Find the line with "hooked me was". Repeat it and each line after it, exactly, down to the end of the records below.

(Records drawn from a dataset)
▽
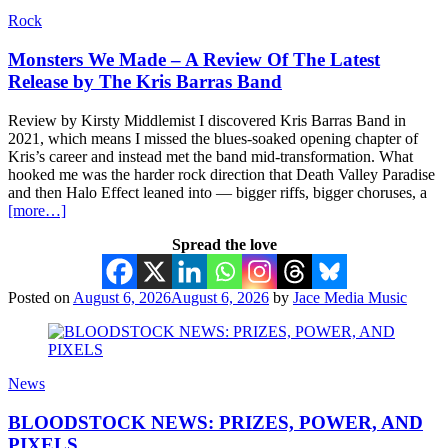
Rock
Monsters We Made – A Review Of The Latest
Release by The Kris Barras Band
Review by Kirsty Middlemist I discovered Kris Barras Band in
2021, which means I missed the blues-soaked opening chapter of
Kris’s career and instead met the band mid-transformation. What
hooked me was the harder rock direction that Death Valley Paradise
and then Halo Effect leaned into — bigger riffs, bigger choruses, a
[more…]
Spread the love
Posted on
August 6, 2026
August 6, 2026
by
Jace Media Music
News
BLOODSTOCK NEWS: PRIZES, POWER, AND
PIXELS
△
● **SOLUTION FOR THIS TASK**
hooked me was the harder rock direction that Death Valley Paradise
and then Halo Effect leaned into — bigger riffs, bigger choruses, a
[more…]
Spread the love
Posted on
August 6, 2026
August 6, 2026
by
Jace Media Music
News
BLOODSTOCK NEWS: PRIZES, POWER, AND
PIXELS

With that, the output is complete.